Um die CO2-Bilanz eines Medikaments zu verbessern, ist es daher zwingend erforderlich, den CO2-Impact eines Medikaments zu kennen. Wir haben mit diesem Prozess im Frühjahr 2022 gestartet. Wir waren der Überzeugung, dass wir mit unserem Konzept der Single Pill-Kombinationspräparate einen wertvollen Beitrag zur Ressourcenschonung leisten. Da wir bis zu drei Wirkstoffen in einer Tablette vereinen, können wir im besten Fall aus drei Medikamenten eines machen.
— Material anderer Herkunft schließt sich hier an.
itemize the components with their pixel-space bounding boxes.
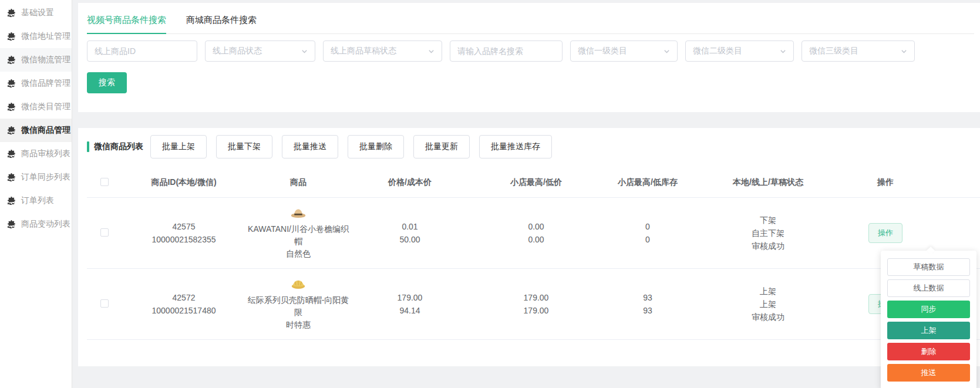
online-product-status-select[interactable]: 线上商品状态: [205, 41, 315, 62]
shop-high-stock: 0: [604, 220, 692, 233]
chevron-down-icon: [901, 48, 907, 55]
gear-icon: [8, 9, 16, 17]
batch-delete-button[interactable]: 批量删除: [348, 135, 404, 158]
product-cell: KAWATANI/川谷小卷檐编织帽 自然色: [245, 206, 351, 260]
popup-online-data-button[interactable]: 线上数据: [887, 279, 970, 297]
filter-row: 线上商品状态 线上商品草稿状态 微信一级类目 微信二级类目 微信三级类目: [87, 41, 974, 62]
online-draft-status-select[interactable]: 线上商品草稿状态: [323, 41, 442, 62]
batch-push-button[interactable]: 批量推送: [282, 135, 338, 158]
sidebar-item-wechat-logistics[interactable]: 微信物流管理: [0, 48, 72, 72]
popup-draft-data-button[interactable]: 草稿数据: [887, 258, 970, 276]
popup-sync-button[interactable]: 同步: [887, 301, 970, 318]
online-status: 自主下架: [692, 227, 844, 239]
row-checkbox[interactable]: [100, 299, 109, 308]
sidebar-item-wechat-product[interactable]: 微信商品管理: [0, 119, 72, 142]
popup-delete-button[interactable]: 删除: [887, 343, 970, 360]
list-header: 微信商品列表 批量上架 批量下架 批量推送 批量删除 批量更新 批量推送库存: [87, 135, 980, 158]
gear-icon: [8, 126, 16, 134]
sidebar-item-label: 微信物流管理: [21, 55, 70, 65]
online-product-id-input[interactable]: [87, 41, 197, 62]
shop-price-cell: 179.00 179.00: [469, 291, 604, 317]
price-cost-cell: 179.00 94.14: [351, 291, 469, 317]
sidebar-item-label: 商品变动列表: [21, 219, 70, 230]
cost-value: 94.14: [351, 304, 469, 317]
select-all-checkbox[interactable]: [100, 178, 109, 186]
sidebar-item-label: 微信类目管理: [21, 102, 70, 112]
table-row: 42572 10000021517480 纭际系列贝壳防晒帽-向阳黄 限 时特惠…: [87, 268, 980, 339]
gear-icon: [8, 220, 16, 228]
sidebar-item-wechat-category[interactable]: 微信类目管理: [0, 95, 72, 119]
gear-icon: [8, 32, 16, 41]
row-action-popup: 草稿数据 线上数据 同步 上架 删除 推送: [881, 251, 976, 388]
sidebar-item-order-sync[interactable]: 订单同步列表: [0, 166, 72, 189]
popup-put-on-button[interactable]: 上架: [887, 322, 970, 339]
shop-low-stock: 93: [604, 304, 692, 317]
brand-search-input[interactable]: [450, 41, 563, 62]
draft-status: 审核成功: [692, 239, 844, 252]
popup-push-button[interactable]: 推送: [887, 364, 970, 382]
chevron-down-icon: [428, 48, 435, 55]
sidebar: 基础设置 微信地址管理 微信物流管理 微信品牌管理 微信类目管理 微信商品管理 …: [0, 0, 72, 388]
gear-icon: [8, 150, 16, 158]
row-checkbox[interactable]: [100, 228, 109, 237]
batch-update-button[interactable]: 批量更新: [413, 135, 470, 158]
table-header-action: 操作: [844, 177, 927, 188]
online-status: 上架: [692, 298, 844, 311]
batch-push-stock-button[interactable]: 批量推送库存: [479, 135, 552, 158]
product-id-cell: 42572 10000021517480: [122, 291, 245, 317]
title-accent-bar: [87, 141, 89, 152]
wechat-category-3-select[interactable]: 微信三级类目: [801, 41, 915, 62]
product-cell: 纭际系列贝壳防晒帽-向阳黄 限 时特惠: [245, 277, 351, 331]
sidebar-item-label: 订单列表: [21, 195, 54, 206]
table-header-row: 商品ID(本地/微信) 商品 价格/成本价 小店最高/低价 小店最高/低库存 本…: [87, 177, 980, 197]
shop-low-price: 0.00: [469, 233, 604, 246]
gear-icon: [8, 79, 16, 87]
product-image-yellow-sun-hat: [289, 277, 307, 290]
shop-low-price: 179.00: [469, 304, 604, 317]
sidebar-item-wechat-brand[interactable]: 微信品牌管理: [0, 72, 72, 95]
table-header-product: 商品: [245, 177, 351, 188]
price-cost-cell: 0.01 50.00: [351, 220, 469, 246]
sidebar-item-label: 商品审核列表: [21, 149, 70, 159]
list-title: 微信商品列表: [94, 141, 143, 152]
shop-high-stock: 93: [604, 291, 692, 304]
batch-take-down-button[interactable]: 批量下架: [216, 135, 272, 158]
sidebar-item-order-list[interactable]: 订单列表: [0, 189, 72, 212]
shop-stock-cell: 93 93: [604, 291, 692, 317]
table-header-status: 本地/线上/草稿状态: [692, 177, 844, 188]
local-product-id: 42575: [122, 220, 245, 233]
product-id-cell: 42575 10000021582355: [122, 220, 245, 246]
tab-video-product-search[interactable]: 视频号商品条件搜索: [87, 15, 166, 33]
price-value: 179.00: [351, 291, 469, 304]
search-tabs: 视频号商品条件搜索 商城商品条件搜索: [87, 15, 974, 34]
table-header-shop-stock: 小店最高/低库存: [604, 177, 692, 188]
gear-icon: [8, 103, 16, 111]
draft-status: 审核成功: [692, 311, 844, 323]
wechat-category-2-select[interactable]: 微信二级类目: [685, 41, 794, 62]
gear-icon: [8, 197, 16, 205]
wechat-product-id: 10000021582355: [122, 233, 245, 246]
product-name: KAWATANI/川谷小卷檐编织帽 自然色: [245, 223, 351, 260]
select-placeholder: 微信二级类目: [693, 46, 742, 56]
local-status: 上架: [692, 285, 844, 298]
batch-actions: 批量上架 批量下架 批量推送 批量删除 批量更新 批量推送库存: [150, 135, 552, 158]
sidebar-item-wechat-address[interactable]: 微信地址管理: [0, 25, 72, 48]
shop-low-stock: 0: [604, 233, 692, 246]
shop-high-price: 179.00: [469, 291, 604, 304]
main-content: 视频号商品条件搜索 商城商品条件搜索 线上商品状态 线上商品草稿状态 微信一级类…: [78, 0, 980, 388]
row-action-button[interactable]: 操作: [868, 223, 902, 243]
select-placeholder: 微信三级类目: [809, 46, 858, 56]
batch-put-on-button[interactable]: 批量上架: [150, 135, 207, 158]
sidebar-item-basic-settings[interactable]: 基础设置: [0, 1, 72, 25]
wechat-category-1-select[interactable]: 微信一级类目: [570, 41, 678, 62]
sidebar-item-product-change[interactable]: 商品变动列表: [0, 212, 72, 236]
gear-icon: [8, 173, 16, 181]
chevron-down-icon: [780, 48, 786, 55]
sidebar-item-product-audit[interactable]: 商品审核列表: [0, 142, 72, 166]
search-card: 视频号商品条件搜索 商城商品条件搜索 线上商品状态 线上商品草稿状态 微信一级类…: [78, 3, 980, 112]
cost-value: 50.00: [351, 233, 469, 246]
tab-mall-product-search[interactable]: 商城商品条件搜索: [186, 15, 257, 33]
product-image-tan-straw-hat: [289, 206, 307, 219]
search-button[interactable]: 搜索: [87, 72, 127, 93]
table-header-price: 价格/成本价: [351, 177, 469, 188]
Wir haben sowohl den Produktionsprozess als auch die Anzahl der Verpackungen von drei auf eine reduziert. Den positiven Einfluss dieser Maßnahmen wollten wir belegen. Dabei stießen wir auf die erste Herausforderung: Es war schwierig, die richtigen Fachleute in Deutschland zu finden. Nach langer Suche gelang es uns schließlich, ein Expertenteam um den heutigen PwC-Partner Martin Neuhold zu finden. Diese unterstützten uns dann bei der Studie zur Messung des CO2-Impacts unserer Produkte im Vergleich zur Standardtherapie.
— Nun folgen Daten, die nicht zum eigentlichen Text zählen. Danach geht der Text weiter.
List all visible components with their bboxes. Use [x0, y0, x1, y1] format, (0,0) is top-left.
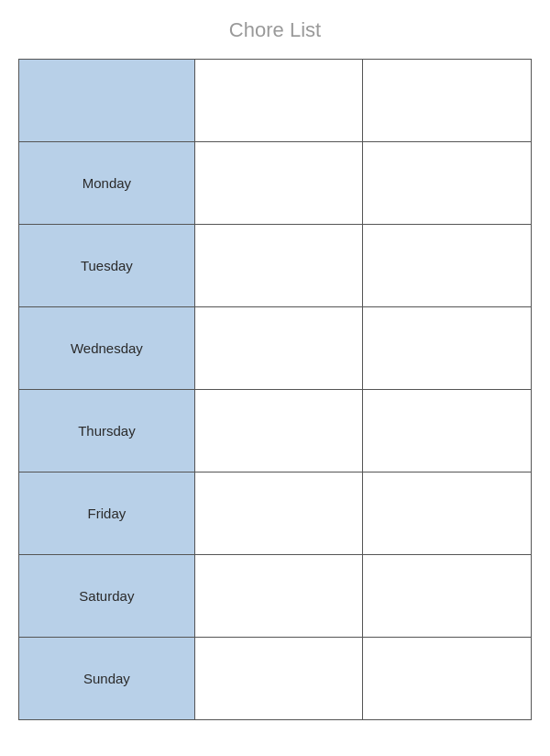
chore-table: MondayTuesdayWednesdayThursdayFridaySatu… — [18, 59, 532, 720]
chore-cell-1-thursday[interactable] — [194, 390, 363, 472]
day-cell-friday: Friday — [19, 472, 195, 555]
chore-cell-1-saturday[interactable] — [194, 555, 363, 638]
table-row: Saturday — [19, 555, 532, 638]
chore-cell-2-monday[interactable] — [363, 142, 532, 225]
chore-cell-2-sunday[interactable] — [363, 638, 532, 720]
day-cell-saturday: Saturday — [19, 555, 195, 638]
chore-cell-1-monday[interactable] — [194, 142, 363, 225]
day-cell-tuesday: Tuesday — [19, 225, 195, 307]
table-row: Wednesday — [19, 307, 532, 390]
day-cell-monday: Monday — [19, 142, 195, 225]
chore-cell-2-saturday[interactable] — [363, 555, 532, 638]
chore-cell-2-header[interactable] — [363, 60, 532, 142]
chore-cell-1-friday[interactable] — [194, 472, 363, 555]
chore-cell-1-wednesday[interactable] — [194, 307, 363, 390]
table-row: Sunday — [19, 638, 532, 720]
day-cell-header — [19, 60, 195, 142]
table-row: Friday — [19, 472, 532, 555]
chore-cell-2-tuesday[interactable] — [363, 225, 532, 307]
chore-cell-2-wednesday[interactable] — [363, 307, 532, 390]
chore-cell-2-thursday[interactable] — [363, 390, 532, 472]
table-row: Thursday — [19, 390, 532, 472]
day-cell-thursday: Thursday — [19, 390, 195, 472]
chore-cell-1-tuesday[interactable] — [194, 225, 363, 307]
page-title: Chore List — [229, 18, 321, 42]
day-cell-wednesday: Wednesday — [19, 307, 195, 390]
table-row — [19, 60, 532, 142]
table-row: Tuesday — [19, 225, 532, 307]
chore-cell-2-friday[interactable] — [363, 472, 532, 555]
chore-cell-1-sunday[interactable] — [194, 638, 363, 720]
table-row: Monday — [19, 142, 532, 225]
chore-cell-1-header[interactable] — [194, 60, 363, 142]
day-cell-sunday: Sunday — [19, 638, 195, 720]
Die Nachhaltigkeitsbewertung ist von hoher Unsicherheit geprägt

Die zweite Herausforderung bestand darin, ein Verfahren zur CO2-Messung für alle unsere Produkte zu definieren. Für diese Art der Erfassung gibt es noch keine etablierten Standards. Das zeigt sich daran, dass damals nur für den Wirkstoff Ibuprofen der CO2-Impact direkt gemessen wurde. Dieses Berechnungsbeispiel dient nun als Referenz für alle anderen Arzneimittel, auch wenn sich deren Produktionsprozesse und Eigenschaften deutlich von Ibuprofen unterscheiden. Um Vergleichbarkeit innerhalb der Branche zu schaffen und eine ehrliche CO2-Berichterstattung zu ermöglichen, sollten Behörden, Industrie und Wirtschaftsprüfer ein standardisiertes Verfahren entwickeln.
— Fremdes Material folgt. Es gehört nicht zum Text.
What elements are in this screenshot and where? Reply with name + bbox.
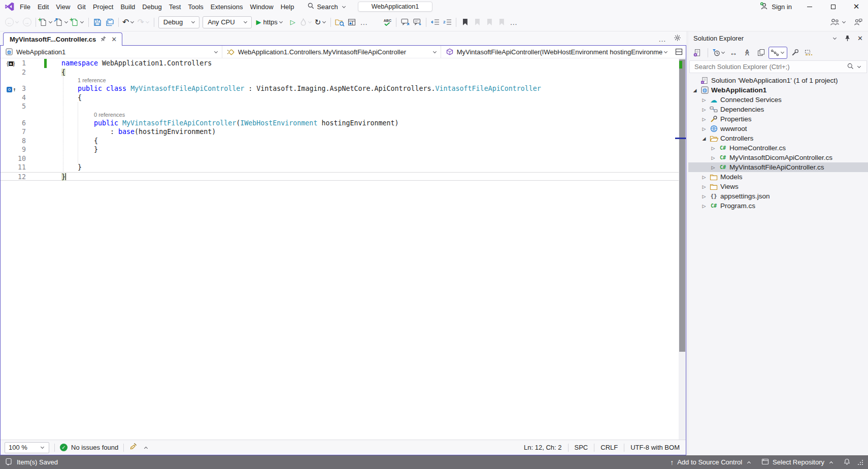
debug-target-combo[interactable]: Debug — [158, 16, 199, 28]
open-file-icon[interactable]: ↗ — [54, 16, 70, 29]
split-window-icon[interactable] — [672, 48, 686, 55]
caret-position[interactable]: Ln: 12, Ch: 2 — [518, 444, 567, 451]
find-in-files-icon[interactable] — [333, 16, 346, 29]
send-feedback-icon[interactable] — [852, 16, 864, 29]
menu-edit[interactable]: Edit — [34, 2, 52, 12]
member-dropdown[interactable]: MyVintasoftFileApiController(IWebHostEnv… — [441, 46, 672, 58]
home-view-icon[interactable] — [691, 47, 704, 59]
live-share-icon[interactable] — [828, 16, 841, 29]
tree-item-dependencies[interactable]: ▷Dependencies — [688, 105, 868, 114]
menu-debug[interactable]: Debug — [139, 2, 165, 12]
menu-test[interactable]: Test — [165, 2, 185, 12]
expander-icon[interactable]: ▷ — [699, 117, 709, 122]
sync-with-active-document-icon[interactable]: ↔ — [727, 47, 740, 59]
file-nesting-icon[interactable] — [769, 47, 787, 59]
chevron-up-icon[interactable] — [144, 446, 148, 450]
show-all-files-icon[interactable] — [755, 47, 767, 59]
chevron-up-icon[interactable] — [829, 461, 833, 464]
close-panel-icon[interactable]: ✕ — [857, 35, 863, 42]
properties-wrench-icon[interactable] — [789, 47, 801, 59]
code-line-9[interactable]: 9 } — [1, 145, 686, 154]
maximize-button[interactable] — [821, 0, 845, 13]
tree-item-program-cs[interactable]: ▷C#Program.cs — [688, 201, 868, 211]
scrollbar-thumb[interactable] — [679, 59, 685, 352]
editor-scrollbar[interactable] — [679, 58, 686, 440]
expander-icon[interactable]: ▷ — [699, 107, 709, 112]
code-cleanup-broom-icon[interactable] — [129, 443, 138, 452]
menu-file[interactable]: File — [16, 2, 34, 12]
expander-icon[interactable]: ▷ — [709, 165, 718, 170]
overflow-icon[interactable]: … — [508, 16, 520, 29]
expander-icon[interactable]: ◢ — [699, 136, 709, 141]
collapse-all-icon[interactable]: ≫ — [741, 47, 753, 59]
solution-explorer-search[interactable]: Search Solution Explorer (Ctrl+;) — [689, 60, 867, 73]
expander-icon[interactable]: ▷ — [709, 146, 718, 151]
restart-icon[interactable]: ↻ — [314, 16, 328, 29]
expander-icon[interactable]: ▷ — [699, 175, 709, 180]
window-layout-icon[interactable] — [346, 16, 358, 29]
toggle-bookmark-icon[interactable] — [459, 16, 471, 29]
comment-in-icon[interactable] — [411, 16, 423, 29]
expander-icon[interactable]: ▷ — [709, 155, 718, 160]
pending-changes-filter-icon[interactable] — [712, 47, 726, 59]
namespace-margin-icon[interactable]: {a} — [7, 59, 15, 69]
code-line-4[interactable]: 4 { — [1, 93, 686, 103]
window-position-chevron-icon[interactable] — [833, 36, 837, 39]
menu-project[interactable]: Project — [89, 2, 117, 12]
search-box[interactable]: Search — [305, 2, 349, 12]
code-line-8[interactable]: 8 { — [1, 137, 686, 146]
start-debugging-button[interactable]: ▶https — [254, 16, 286, 28]
tree-item-controllers[interactable]: ◢Controllers — [688, 133, 868, 143]
menu-tools[interactable]: Tools — [184, 2, 207, 12]
minimize-button[interactable] — [798, 0, 821, 13]
tree-item-wwwroot[interactable]: ▷wwwroot — [688, 124, 868, 133]
tree-item-models[interactable]: ▷Models — [688, 172, 868, 182]
tree-item-homecontroller-cs[interactable]: ▷C#HomeController.cs — [688, 143, 868, 153]
codelens-indicator[interactable]: 0 references — [1, 111, 686, 119]
indentation-mode[interactable]: SPC — [569, 444, 594, 451]
preview-selected-items-icon[interactable] — [803, 47, 815, 59]
document-overflow-icon[interactable]: … — [658, 35, 666, 43]
menu-extensions[interactable]: Extensions — [207, 2, 247, 12]
undo-icon[interactable]: ↶ — [121, 16, 136, 29]
new-project-icon[interactable]: + — [39, 16, 54, 29]
close-button[interactable]: ✕ — [845, 0, 868, 13]
tree-item-myvintasoftdicomapicontroller-cs[interactable]: ▷C#MyVintasoftDicomApiController.cs — [688, 153, 868, 162]
code-line-1[interactable]: 1{a}namespace WebApplication1.Controller… — [1, 59, 686, 68]
add-new-item-icon[interactable]: + — [70, 16, 86, 29]
code-line-3[interactable]: 3↑ public class MyVintasoftFileApiContro… — [1, 84, 686, 93]
add-to-source-control-button[interactable]: Add to Source Control — [677, 458, 742, 466]
indent-decrease-icon[interactable] — [429, 16, 441, 29]
project-dropdown[interactable]: WebApplication1 — [1, 46, 222, 58]
menu-git[interactable]: Git — [74, 2, 89, 12]
expander-icon[interactable]: ▷ — [699, 184, 709, 189]
expander-icon[interactable]: ▷ — [699, 126, 709, 131]
tab-myvintasoftfileapicontroller[interactable]: MyVintasoftF...Controller.cs ✕ — [3, 32, 122, 46]
pin-tab-icon[interactable] — [100, 35, 106, 44]
expander-icon[interactable]: ▷ — [699, 204, 709, 209]
pin-panel-icon[interactable] — [845, 35, 850, 42]
code-line-2[interactable]: 2{ — [1, 68, 686, 77]
tree-item-properties[interactable]: ▷Properties — [688, 114, 868, 124]
overflow-icon[interactable]: … — [358, 16, 370, 29]
menu-view[interactable]: View — [52, 2, 74, 12]
chevron-up-icon[interactable] — [747, 461, 751, 464]
notifications-bell-icon[interactable] — [844, 458, 850, 466]
sign-in-button[interactable]: Sign in — [754, 2, 798, 11]
platform-combo[interactable]: Any CPU — [203, 16, 251, 28]
expander-icon[interactable]: ▷ — [699, 194, 709, 199]
type-dropdown[interactable]: WebApplication1.Controllers.MyVintasoftF… — [222, 46, 441, 58]
tree-item-webapplication1[interactable]: ◢WebApplication1 — [688, 85, 868, 95]
resize-grip[interactable] — [858, 460, 863, 465]
comment-out-icon[interactable] — [399, 16, 411, 29]
tree-item-connected-services[interactable]: ▷☁Connected Services — [688, 95, 868, 105]
code-line-5[interactable]: 5 — [1, 102, 686, 111]
select-repository-button[interactable]: Select Repository — [773, 458, 824, 466]
menu-build[interactable]: Build — [117, 2, 139, 12]
zoom-selector[interactable]: 100 % — [5, 442, 49, 453]
save-all-icon[interactable] — [104, 16, 116, 29]
close-tab-icon[interactable]: ✕ — [110, 36, 118, 43]
health-check-label[interactable]: No issues found — [71, 444, 118, 451]
tree-item-myvintasoftfileapicontroller-cs[interactable]: ▷C#MyVintasoftFileApiController.cs — [688, 162, 868, 172]
codelens-indicator[interactable]: 1 reference — [1, 77, 686, 84]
Wir haben dieses Problem gelöst, indem wir die aus der Bewertung von Produktionsprozessen bekannten Komplexitätsfaktoren in unser CO2-Modell integriert haben. Mit dieser Studie konnten wir für viele unserer Produkte nachweisen, dass unsere Kombinationspräparate mit nur einer Tablette eine erhebliche CO2-Einsparung ermöglichen. Dieser Vorteil war so überzeugend, dass bereits einige große Krankenkassen Ärzte aktiv auf die Nachhaltigkeitsvorteile unserer Medikamente hingewiesen haben.

Der Autor:

Thomas Zimmermann ist CFO der APONTIS PHARMA AG. Dort verantwortet er neben dem Finanz- und IT-Bereich sowie Investor Relations auch das Thema ESG.

 

 

 

 

Die APONTIS PHARMA AG ist auf sogenannte „Single Pill“-Lösungen spezialisiert, bei denen mehrere Medikamentenwirkstoffe in einer einzigen Tablette kombiniert werden. Ein Beispiel ist eine Tablette, die Blutverdünner, Blutdrucksenker und Cholesterinsenker in einem Präparat vereint. Diese Strategie hilft, die Behandlung von Herz-Kreislauf-Erkrankungen zu optimieren, Ereignisraten für unter anderem Schlaganfälle und Herzinfarkte deutlich zu reduzieren und damit Kosten für das Gesundheitssystem zu vermindern.